Former Ford CEO Mark Fields said the transition to electric vehicles will take longer than expected, hurting EV startups. Drew Angerer/Getty Images
It's been a bad year so far for electric vehicle startups. It could get worse.
The problem is not that EV sales are not growing. Despite the slowdown, they are. That means it's not growing as fast as automakers expected.
“It's not the pace that all automakers were hoping for,” former Ford CEO Mark Fields told CNBC. cry on the street on friday. That's why we're seeing lower prices, more inventory and more incentives from EV manufacturers, he added.
He noted that early adopters of EVs have different purchasing criteria than the average buyer, such as innovation and environmental impact. But many of them have already purchased cars, and EV manufacturers will now have to win over everyday consumers who value cost and convenience. In addition to repair costs and resale value, charging time and inadequate charging infrastructure are major issues for them.
“Consumers in the mainstream market will say, 'Once we know all that, we'll seriously consider it,'” Fields said. “But until then, we either continue with internal combustion engines, or we go with hybrids, which, as you can see, is a very good solution for consumers at the moment.”

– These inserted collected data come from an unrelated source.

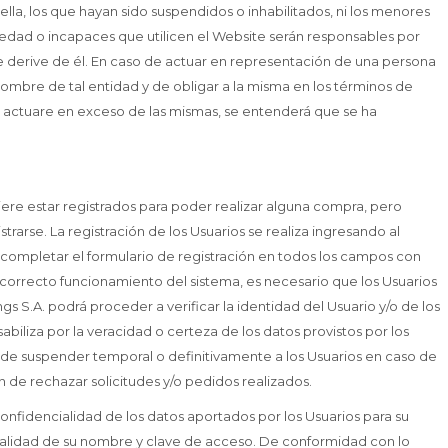
lla, los que hayan sido suspendidos o inhabilitados, ni los menores
edad o incapaces que utilicen el Website serán responsables por
e derive de él. En caso de actuar en representación de una persona
nombre de tal entidad y de obligar a la misma en los términos de
o actuare en exceso de las mismas, se entenderá que se ha
ere estar registrados para poder realizar alguna compra, pero
trarse. La registración de los Usuarios se realiza ingresando al
io completar el formulario de registración en todos los campos con
 correcto funcionamiento del sistema, es necesario que los Usuarios
s S.A. podrá proceder a verificar la identidad del Usuario y/o de los
abiliza por la veracidad o certeza de los datos provistos por los
o de suspender temporal o definitivamente a los Usuarios en caso de
 de rechazar solicitudes y/o pedidos realizados.
nfidencialidad de los datos aportados por los Usuarios para su
ialidad de su nombre y clave de acceso. De conformidad con lo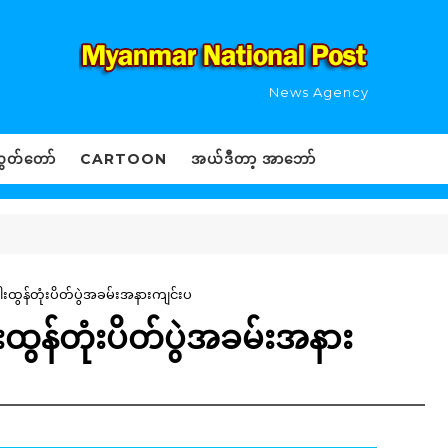
News Agency
ွှတ်တော်
CARTOON
အယ်ဒီတာ့ အာဘော်
ါးထွန်တုံးပိတ်ပွဲအခမ်းအနားကျင်းပ
းထွန်တုံးပိတ်ပွဲအခမ်းအနား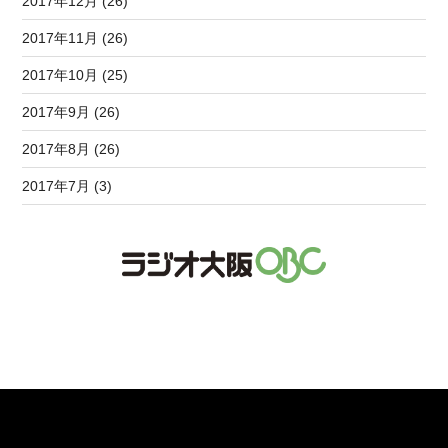
2017年12月 (26)
2017年11月 (26)
2017年10月 (25)
2017年9月 (26)
2017年8月 (26)
2017年7月 (3)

Sales of hybrid cars are surging, a big boon for Toyota, which pioneered the technology and has long warned that the transition to electric vehicles would take longer than many thought. . Ford has also seen a surge in hybrid vehicle sales and plans to offer more similar vehicles, even as it slows down its EV plans after lower-than-expected sales.

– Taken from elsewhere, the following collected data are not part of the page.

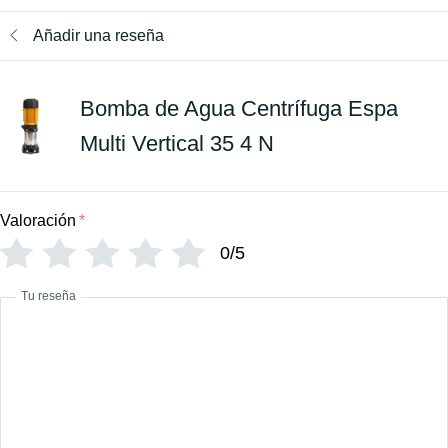
Añadir una reseña
Bomba de Agua Centrífuga Espa
Multi Vertical 35 4 N
Valoración
*
0/5
Tu reseña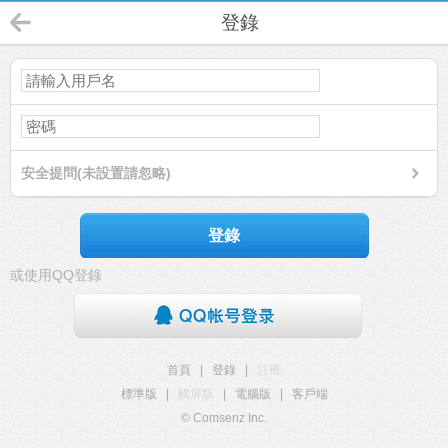
登錄
安全提問(未設置請忽略)
登錄
或使用QQ登錄
首頁
|
登錄
|
註冊
標準版
|
觸屏版
|
電腦版
|
客戶端
© Comsenz Inc.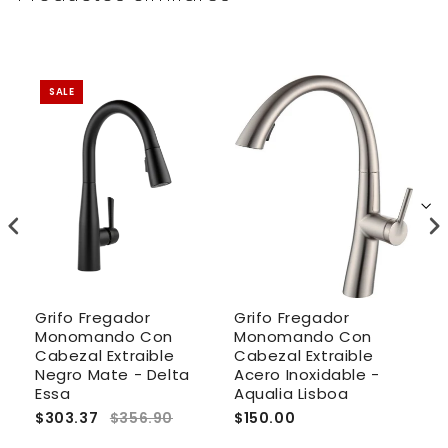
SALE
Grifo Fregador
Grifo Fregador
G
Monomando Con
Monomando Con
M
Cabezal Extraible
Cabezal Extraible
C
Negro Mate - Delta
Acero Inoxidable -
D
Essa
Aqualia Lisboa
$303.37
$356.90
$150.00
$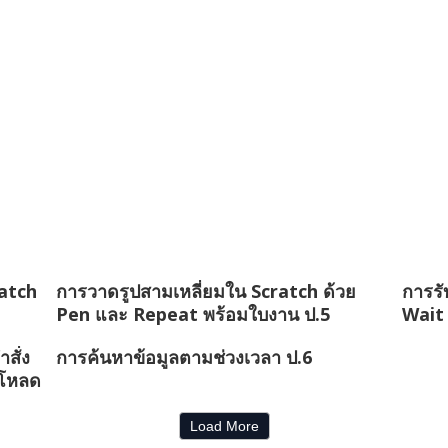
ratch
การวาดรูปสามเหลี่ยมใน Scratch ด้วย
การรั
Pen และ Repeat พร้อมใบงาน ป.5
Wait
สั่ง
การค้นหาข้อมูลตามช่วงเวลา ป.6
์โหลด
Load More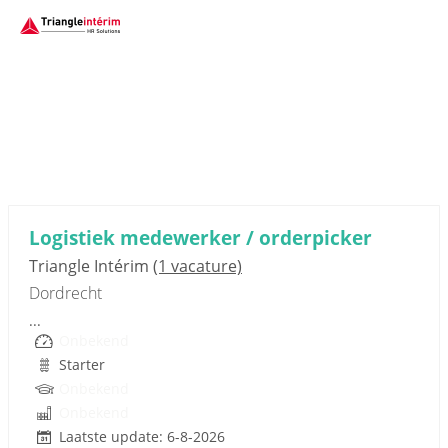
Sponsored link
Logistiek medewerker / orderpicker
Triangle Intérim
(1 vacature)
Dordrecht
...
Onbekend
Starter
Onbekend
Onbekend
Laatste update: 6-8-2026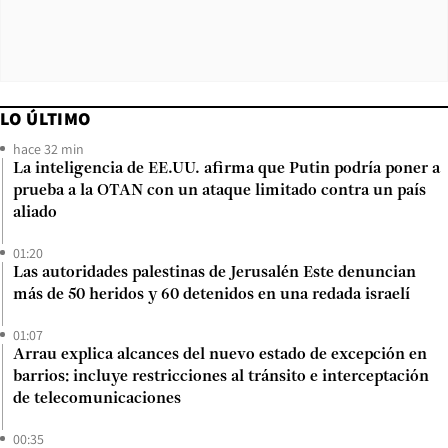
LO ÚLTIMO
hace 32 min
La inteligencia de EE.UU. afirma que Putin podría poner a
prueba a la OTAN con un ataque limitado contra un país
aliado
01:20
Las autoridades palestinas de Jerusalén Este denuncian
más de 50 heridos y 60 detenidos en una redada israelí
01:07
Arrau explica alcances del nuevo estado de excepción en
barrios: incluye restricciones al tránsito e interceptación
de telecomunicaciones
00:35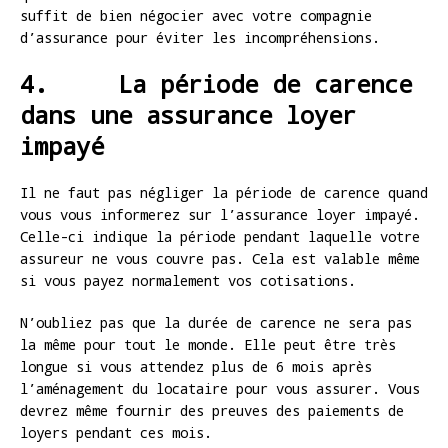
suffit de bien négocier avec votre compagnie
d’assurance pour éviter les incompréhensions.
4. La période de carence
dans une assurance loyer
impayé
Il ne faut pas négliger la période de carence quand
vous vous informerez sur l’assurance loyer impayé.
Celle-ci indique la période pendant laquelle votre
assureur ne vous couvre pas. Cela est valable même
si vous payez normalement vos cotisations.
N’oubliez pas que la durée de carence ne sera pas
la même pour tout le monde. Elle peut être très
longue si vous attendez plus de 6 mois après
l’aménagement du locataire pour vous assurer. Vous
devrez même fournir des preuves des paiements de
loyers pendant ces mois.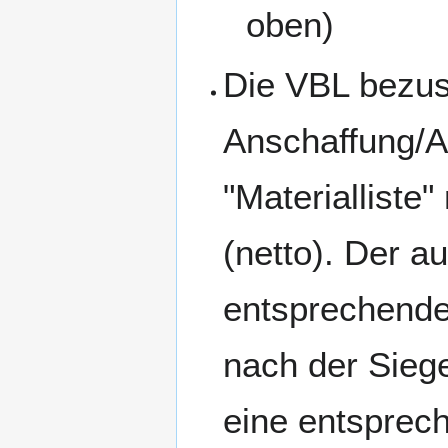
oben)
Die VBL bezus
Anschaffung/A
"Materialliste
(netto). Der a
entsprechende
nach der Sieg
eine entsprec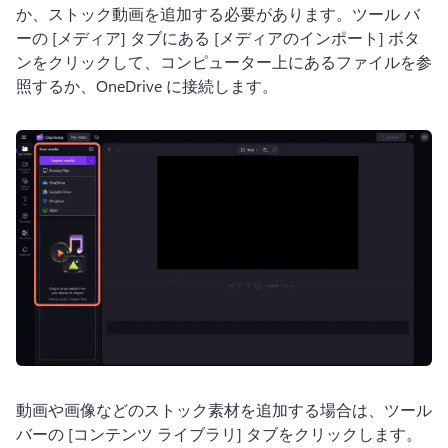
か、ストック動画を追加する必要があります。
ツール バ
ーの [メディア] タブにある [メディアのインポート] ボタ
ンをクリックして、コンピューター上にあるファイルを参
照するか、OneDrive に接続します。
動画や画像などのストック素材を追加する場合は、ツール 
バーの [コンテンツ ライブラリ] タブをクリックします。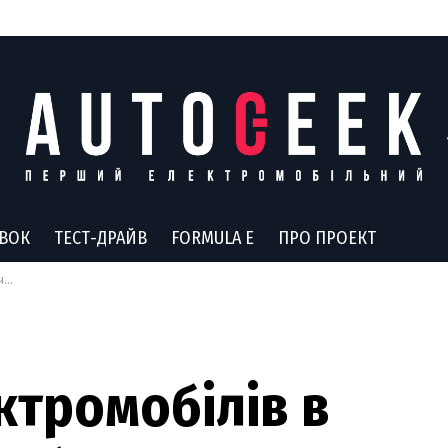
АВОК
ТЕСТ-ДРАЙВ
FORMULA E
ПРО ПРОЕКТ
ом
ктромобілів в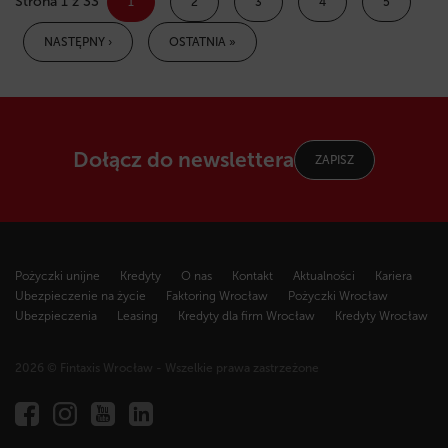
Strona 1 z 33
1
2
3
4
5
NASTĘPNY ›
OSTATNIA »
Dołącz do newslettera
ZAPISZ
Pożyczki unijne
Kredyty
O nas
Kontakt
Aktualności
Kariera
Ubezpieczenie na życie
Faktoring Wrocław
Pożyczki Wrocław
Ubezpieczenia
Leasing
Kredyty dla firm Wrocław
Kredyty Wrocław
2026 © Fintaxis Wrocław - Wszelkie prawa zastrzeżone
Fintaxis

However, Fields has no doubts about the transition to EVs.
“The transition will definitely happen, but it will take time,” he said. And that means difficulties for EV manufacturers that have launched in recent years in hopes of accelerating EV adoption, he added.

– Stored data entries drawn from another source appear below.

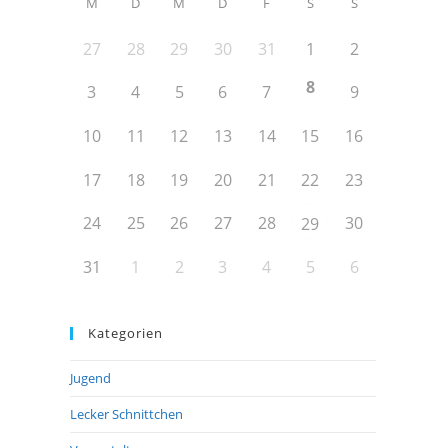
M
D
M
D
F
S
S
27
28
29
30
31
1
2
8
3
4
5
6
7
9
10
11
12
13
14
15
16
17
18
19
20
21
22
23
24
25
26
27
28
30
29
31
1
2
3
4
5
6
Kategorien
Jugend
Lecker Schnittchen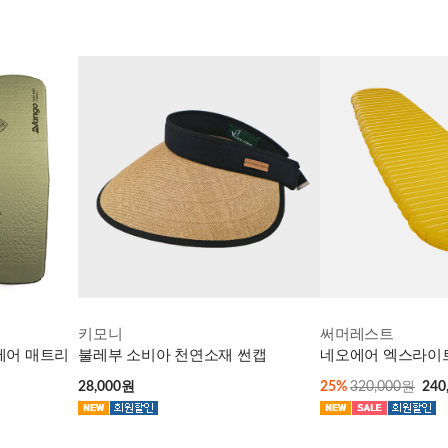
키모니
써머레스트
에어 매트리
불레부 소비아 천연소재 썬캡
네오에어 엑스라이트 
28,000원
25%
320,000원
240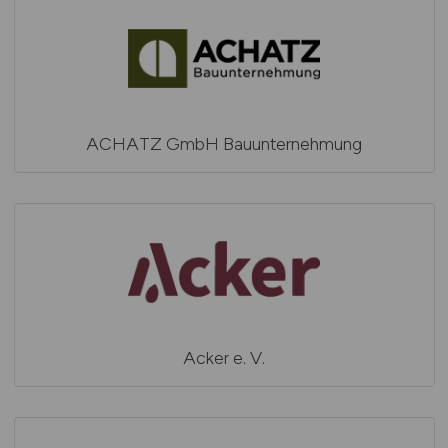
ACHATZ GmbH Bauunternehmung
Acker e. V.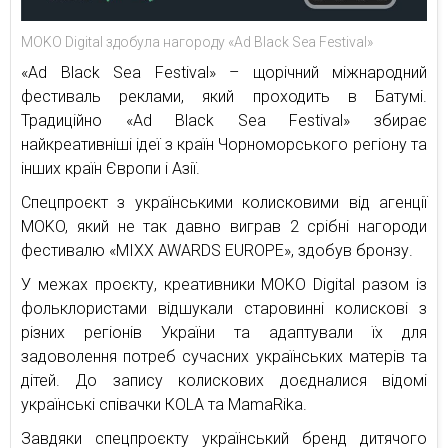
MOKO Digital здобула нагороду «Ad Black Sea Festival»
«Ad Black Sea Festival» – щорічний міжнародний
фестиваль реклами, який проходить в Батумі.
Традиційно «Ad Black Sea Festival» збирає
найкреативніші ідеї з країн Чорноморського регіону та
інших країн Європи і Азії.
Спецпроєкт з українськими колисковими від агенції
MOKO, який не так давно виграв 2 срібні нагороди
фестивалю «MIXX AWARDS EUROPE», здобув бронзу.
У межах проєкту, креативники MOKO Digital разом із
фольклористами відшукали старовинні колискові з
різних регіонів України та адаптували їх для
задоволення потреб сучасних українських матерів та
дітей. До запису колискових доєдналися відомі
українські співачки КОLA та MamaRika.
Завдяки спецпроєкту український бренд дитячого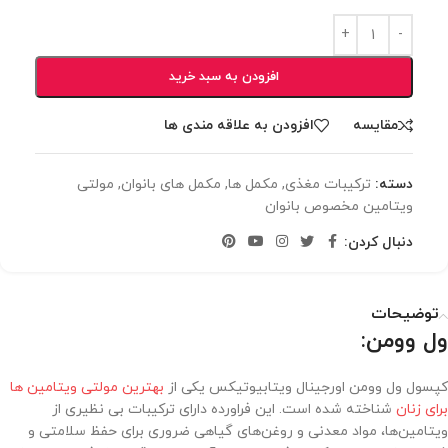
افزودن به سبد خرید
مقایسه
افزودن به علاقه مندی ها
دسته:
ترکیبات مغذی
,
مکمل ها
,
مکمل های بانوان
,
مولتی
ویتامین مخصوص بانوان
دنبال کردن:
توضیحات
ول وومن:
کپسول ول وومن اورجینال ویتابیوتیکس یکی از
بهترین مولتی ویتامین ها
برای زنان
شناخته شده است. این فراورده دارای ترکیبات بی نظیری از
ویتامین‌ها، مواد معدنی و روغن‌های گیاهی ضروری برای حفظ سلامتی و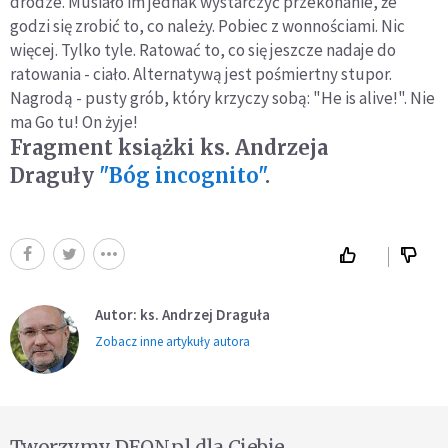
drodze. Musiało im jednak wystarczyć przekonanie, że
godzi się zrobić to, co należy. Pobiec z wonnościami. Nic
więcej. Tylko tyle. Ratować to, co się jeszcze nadaje do
ratowania - ciało. Alternatywą jest pośmiertny stupor.
Nagrodą - pusty grób, który krzyczy sobą: "He is alive!". Nie
ma Go tu! On żyje!
Fragment książki ks. Andrzeja
Draguły
"Bóg incognito"
.
Autor: ks. Andrzej Draguła
Zobacz inne artykuły autora
Tworzymy DEON.pl dla Ciebie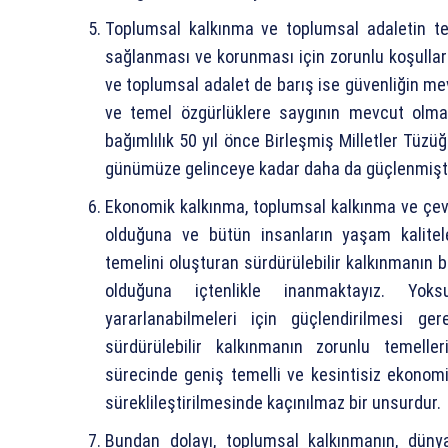
Toplumsal kalkınma ve toplumsal adaletin tek
sağlanması ve korunması için zorunlu koşulla
ve toplumsal adalet de barış ise güvenliğin m
ve temel özgürlüklere saygının mevcut olmadı
bağımlılık 50 yıl önce Birleşmiş Milletler Tüzüğ
günümüze gelinceye kadar daha da güçlenmişti
Ekonomik kalkınma, toplumsal kalkınma ve çevr
olduğuna ve bütün insanların yaşam kalitele
temelini oluşturan sürdürülebilir kalkınmanın bi
olduğuna içtenlikle inanmaktayız. Yoks
yararlanabilmeleri için güçlendirilmesi g
sürdürülebilir kalkınmanın zorunlu temelleri
sürecinde geniş temelli ve kesintisiz ekonom
süreklileştirilmesinde kaçınılmaz bir unsurdur.
Bundan dolayı, toplumsal kalkınmanın, düny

“A journey this long is going to put many businesses into severe financial hardship, and we're seeing that happening right now,” he said.
EV startups struggling
On Wednesday, wall street journal Tesla challenger Fisker has hired a restructuring advisor to help with a potential bankruptcy filing, the company reported. The next day, the EV maker's stock price fell by about 50%. Shares rebounded somewhat on Friday after Fisker said it was focused on partnering with major automakers “often” working with outside advisors, but earlier this month Reuters reported that major automakers The manufacturer may be Nissan Motors.
However, Fisker's market cap is $97 million, down from $4.1 billion in 2021. The company is at risk of being delisted from the New York Stock Exchange, cut jobs last month and warned it may not be able to continue as a going concern.
Meanwhile, Amazon-backed Rivian recently announced it was delaying plans for a factory in Georgia to save billions of dollars, saying it doesn't have enough cash to launch its next model, the R2. This allayed concerns that this might be the case.
This comes after Tesla CEO Elon Musk suggested last month that Rivian, which just announced layoffs, was only about six quarters away from bankruptcy. “They need to cut costs significantly and the executive team needs to continue living in the factory or they will die,” he posted on X.
Rivian's market capitalization has plummeted from a peak of $153 billion in 2021 to $10.8 billion today.
As for Saudi-backed Lucid, its market capitalization has plummeted from a peak of $91.4 billion in 2001 to $6.2 billion today. The company announced last month that it would only produce about 9,000 EVs this year, a far cry from the 90,000 it expected to produce in 2024 just three years ago.